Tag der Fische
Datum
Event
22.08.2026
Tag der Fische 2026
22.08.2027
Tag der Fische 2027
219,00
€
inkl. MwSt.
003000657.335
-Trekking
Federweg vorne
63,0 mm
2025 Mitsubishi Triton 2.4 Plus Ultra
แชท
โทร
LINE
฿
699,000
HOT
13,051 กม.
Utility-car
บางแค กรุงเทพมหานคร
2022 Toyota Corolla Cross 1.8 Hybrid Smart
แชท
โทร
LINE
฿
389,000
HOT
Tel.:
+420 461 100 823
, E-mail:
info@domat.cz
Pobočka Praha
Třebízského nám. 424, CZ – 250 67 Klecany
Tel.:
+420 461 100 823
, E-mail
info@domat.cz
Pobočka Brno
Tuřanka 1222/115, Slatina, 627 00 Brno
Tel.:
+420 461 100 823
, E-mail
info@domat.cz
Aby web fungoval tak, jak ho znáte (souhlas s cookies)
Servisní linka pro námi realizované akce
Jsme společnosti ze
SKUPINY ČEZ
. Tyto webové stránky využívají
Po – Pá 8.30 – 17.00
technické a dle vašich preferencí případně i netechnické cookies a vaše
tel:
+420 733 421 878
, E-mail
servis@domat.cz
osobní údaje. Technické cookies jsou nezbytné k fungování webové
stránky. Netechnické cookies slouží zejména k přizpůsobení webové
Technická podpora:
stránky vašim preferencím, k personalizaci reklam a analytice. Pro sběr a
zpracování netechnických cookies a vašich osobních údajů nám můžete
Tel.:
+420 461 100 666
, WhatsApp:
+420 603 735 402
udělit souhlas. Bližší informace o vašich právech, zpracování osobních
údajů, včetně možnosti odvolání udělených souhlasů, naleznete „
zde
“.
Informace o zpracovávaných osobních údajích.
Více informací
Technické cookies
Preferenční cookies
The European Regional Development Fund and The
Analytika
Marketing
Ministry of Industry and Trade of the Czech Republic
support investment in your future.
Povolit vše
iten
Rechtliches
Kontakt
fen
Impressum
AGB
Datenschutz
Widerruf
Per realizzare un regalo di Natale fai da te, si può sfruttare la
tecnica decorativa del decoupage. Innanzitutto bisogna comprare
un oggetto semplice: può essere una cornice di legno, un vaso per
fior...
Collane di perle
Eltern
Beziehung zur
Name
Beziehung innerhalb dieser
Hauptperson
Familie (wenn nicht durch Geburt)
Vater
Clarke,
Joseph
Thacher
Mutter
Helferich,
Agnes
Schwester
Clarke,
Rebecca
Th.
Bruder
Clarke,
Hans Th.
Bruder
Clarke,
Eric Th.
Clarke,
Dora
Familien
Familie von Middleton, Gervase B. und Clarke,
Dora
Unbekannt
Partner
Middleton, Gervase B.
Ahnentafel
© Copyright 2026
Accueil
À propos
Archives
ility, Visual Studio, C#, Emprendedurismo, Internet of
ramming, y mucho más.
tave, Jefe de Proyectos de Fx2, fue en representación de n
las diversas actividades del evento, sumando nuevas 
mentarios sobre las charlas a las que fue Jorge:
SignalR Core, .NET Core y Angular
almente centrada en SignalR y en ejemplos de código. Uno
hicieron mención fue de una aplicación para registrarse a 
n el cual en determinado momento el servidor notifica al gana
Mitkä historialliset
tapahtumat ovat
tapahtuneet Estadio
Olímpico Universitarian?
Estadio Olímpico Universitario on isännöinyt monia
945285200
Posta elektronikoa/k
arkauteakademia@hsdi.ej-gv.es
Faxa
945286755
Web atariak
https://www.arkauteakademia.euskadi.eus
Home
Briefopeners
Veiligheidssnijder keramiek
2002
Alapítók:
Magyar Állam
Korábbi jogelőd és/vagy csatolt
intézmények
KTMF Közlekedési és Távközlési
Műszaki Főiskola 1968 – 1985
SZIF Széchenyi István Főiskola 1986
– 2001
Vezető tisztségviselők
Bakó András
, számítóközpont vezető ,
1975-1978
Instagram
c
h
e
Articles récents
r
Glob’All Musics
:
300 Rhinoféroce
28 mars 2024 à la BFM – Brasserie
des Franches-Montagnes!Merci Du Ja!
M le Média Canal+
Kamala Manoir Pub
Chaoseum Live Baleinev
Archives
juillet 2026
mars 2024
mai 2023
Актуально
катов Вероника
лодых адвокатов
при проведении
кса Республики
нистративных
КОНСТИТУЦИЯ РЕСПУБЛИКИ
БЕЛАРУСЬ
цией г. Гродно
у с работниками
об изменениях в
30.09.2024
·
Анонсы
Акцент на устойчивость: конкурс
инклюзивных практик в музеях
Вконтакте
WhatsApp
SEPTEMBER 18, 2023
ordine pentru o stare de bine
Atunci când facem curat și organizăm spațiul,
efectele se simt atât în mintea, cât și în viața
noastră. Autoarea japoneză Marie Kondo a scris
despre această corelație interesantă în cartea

Problem requirements: Return the full listing. Leave every word as it stands.

The answer:
Tag der Fische
Datum
Event
22.08.2026
Tag der Fische 2026
22.08.2027
Tag der Fische 2027
219,00
€
inkl. MwSt.
003000657.335
-Trekking
Federweg vorne
63,0 mm
2025 Mitsubishi Triton 2.4 Plus Ultra
แชท
โทร
LINE
฿
699,000
HOT
13,051 กม.
Utility-car
บางแค กรุงเทพมหานคร
2022 Toyota Corolla Cross 1.8 Hybrid Smart
แชท
โทร
LINE
฿
389,000
HOT
Tel.:
+420 461 100 823
, E-mail:
info@domat.cz
Pobočka Praha
Třebízského nám. 424, CZ – 250 67 Klecany
Tel.:
+420 461 100 823
, E-mail
info@domat.cz
Pobočka Brno
Tuřanka 1222/115, Slatina, 627 00 Brno
Tel.:
+420 461 100 823
, E-mail
info@domat.cz
Aby web fungoval tak, jak ho znáte (souhlas s cookies)
Servisní linka pro námi realizované akce
Jsme společnosti ze
SKUPINY ČEZ
. Tyto webové stránky využívají
Po – Pá 8.30 – 17.00
technické a dle vašich preferencí případně i netechnické cookies a vaše
tel:
+420 733 421 878
, E-mail
servis@domat.cz
osobní údaje. Technické cookies jsou nezbytné k fungování webové
stránky. Netechnické cookies slouží zejména k přizpůsobení webové
Technická podpora:
stránky vašim preferencím, k personalizaci reklam a analytice. Pro sběr a
zpracování netechnických cookies a vašich osobních údajů nám můžete
Tel.:
+420 461 100 666
, WhatsApp:
+420 603 735 402
udělit souhlas. Bližší informace o vašich právech, zpracování osobních
údajů, včetně možnosti odvolání udělených souhlasů, naleznete „
zde
“.
Informace o zpracovávaných osobních údajích.
Více informací
Technické cookies
Preferenční cookies
The European Regional Development Fund and The
Analytika
Marketing
Ministry of Industry and Trade of the Czech Republic
support investment in your future.
Povolit vše
iten
Rechtliches
Kontakt
fen
Impressum
AGB
Datenschutz
Widerruf
Per realizzare un regalo di Natale fai da te, si può sfruttare la
tecnica decorativa del decoupage. Innanzitutto bisogna comprare
un oggetto semplice: può essere una cornice di legno, un vaso per
fior...
Collane di perle
Eltern
Beziehung zur
Name
Beziehung innerhalb dieser
Hauptperson
Familie (wenn nicht durch Geburt)
Vater
Clarke,
Joseph
Thacher
Mutter
Helferich,
Agnes
Schwester
Clarke,
Rebecca
Th.
Bruder
Clarke,
Hans Th.
Bruder
Clarke,
Eric Th.
Clarke,
Dora
Familien
Familie von Middleton, Gervase B. und Clarke,
Dora
Unbekannt
Partner
Middleton, Gervase B.
Ahnentafel
© Copyright 2026
Accueil
À propos
Archives
ility, Visual Studio, C#, Emprendedurismo, Internet of
ramming, y mucho más.
tave, Jefe de Proyectos de Fx2, fue en representación de n
las diversas actividades del evento, sumando nuevas 
mentarios sobre las charlas a las que fue Jorge:
SignalR Core, .NET Core y Angular
almente centrada en SignalR y en ejemplos de código. Uno
hicieron mención fue de una aplicación para registrarse a 
n el cual en determinado momento el servidor notifica al gana
Mitkä historialliset
tapahtumat ovat
tapahtuneet Estadio
Olímpico Universitarian?
Estadio Olímpico Universitario on isännöinyt monia
945285200
Posta elektronikoa/k
arkauteakademia@hsdi.ej-gv.es
Faxa
945286755
Web atariak
https://www.arkauteakademia.euskadi.eus
Home
Briefopeners
Veiligheidssnijder keramiek
2002
Alapítók:
Magyar Állam
Korábbi jogelőd és/vagy csatolt
intézmények
KTMF Közlekedési és Távközlési
Műszaki Főiskola 1968 – 1985
SZIF Széchenyi István Főiskola 1986
– 2001
Vezető tisztségviselők
Bakó András
, számítóközpont vezető ,
1975-1978
Instagram
c
h
e
Articles récents
r
Glob’All Musics
:
300 Rhinoféroce
28 mars 2024 à la BFM – Brasserie
des Franches-Montagnes!Merci Du Ja!
M le Média Canal+
Kamala Manoir Pub
Chaoseum Live Baleinev
Archives
juillet 2026
mars 2024
mai 2023
Актуально
катов Вероника
лодых адвокатов
при проведении
кса Республики
нистративных
КОНСТИТУЦИЯ РЕСПУБЛИКИ
БЕЛАРУСЬ
цией г. Гродно
у с работниками
об изменениях в
30.09.2024
·
Анонсы
Акцент на устойчивость: конкурс
инклюзивных практик в музеях
Вконтакте
WhatsApp
SEPTEMBER 18, 2023
ordine pentru o stare de bine
Atunci când facem curat și organizăm spațiul,
efectele se simt atât în mintea, cât și în viața
noastră. Autoarea japoneză Marie Kondo a scris
despre această corelație interesantă în cartea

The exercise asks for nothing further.